Every German POW returning from Soviet captivity to West Germany, between 1947 and 1955, was interviewed by Org agents. The Gehlen Org employed hundreds of ex-Nazi members and also had close contacts with East European émigré organizations. Unheralded tasks, such as observation of the operation of Soviet rail systems, airfields and ports were important functions of the Org, as was the infiltration of agents into the Baltic and Ukraine. The Org "Operation Bohemia" was a major counter-espionage success.
The Gehlen Organization was eventually compromised by East Germany, communist moles within itself and by communists and their sympathizers within the CIA and the British SIS (MI6), particularly Kim Philby. As the Org slowly emerged, bit by bit, from the shadows, Gehlen and his group came under relentless attack from both sides, East and West. The British, in particular, were hostile toward Gehlen and segments of the British press made sure the Org became known.
BND
Ten years after the end of World War II, on 1 April 1956, the Gehlen Organization was officially handed over to the government of the Federal Republic of Germany under Chancellor Konrad Adenauer.

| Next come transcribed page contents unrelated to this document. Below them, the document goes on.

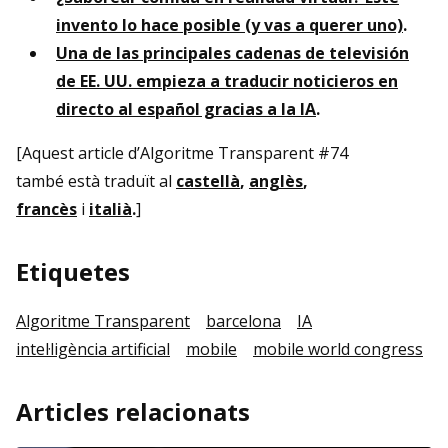
invento lo hace posible (y vas a querer uno)
.
Una de las principales cadenas de televisión
de EE. UU. empieza a traducir noticieros en
directo al español gracias a la IA
.
[Aquest article d’Algoritme Transparent #74
també està traduït al
castellà
,
anglès
,
francès
i
italià
.
]
Etiquetes
Algoritme Transparent
barcelona
IA
intel·ligència artificial
mobile
mobile world congress
Articles relacionats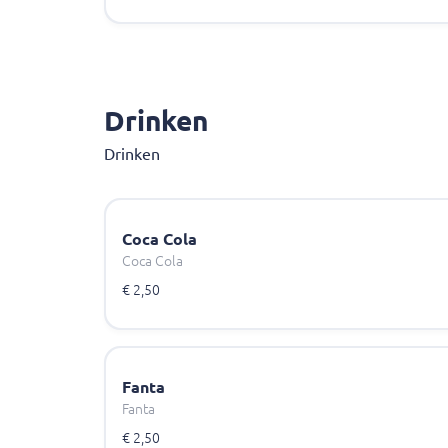
Drinken
Drinken
Coca Cola
Coca Cola
€ 2,50
Fanta
Fanta
€ 2,50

It formed the nucleus of the newly created Bundesnachrichtendienst (BND or Federal Intelligence Service). Gehlen held the top leadership post (President of the BND), presiding over spectacular successes as well as failures, until being forced out in 1968. He retired from government service in 1968, receiving the pension of a Ministerialdirektor (one of the most senior civil service grades), plus, allegedly, a pension from the CIA. He died in 1979 at the age of 77.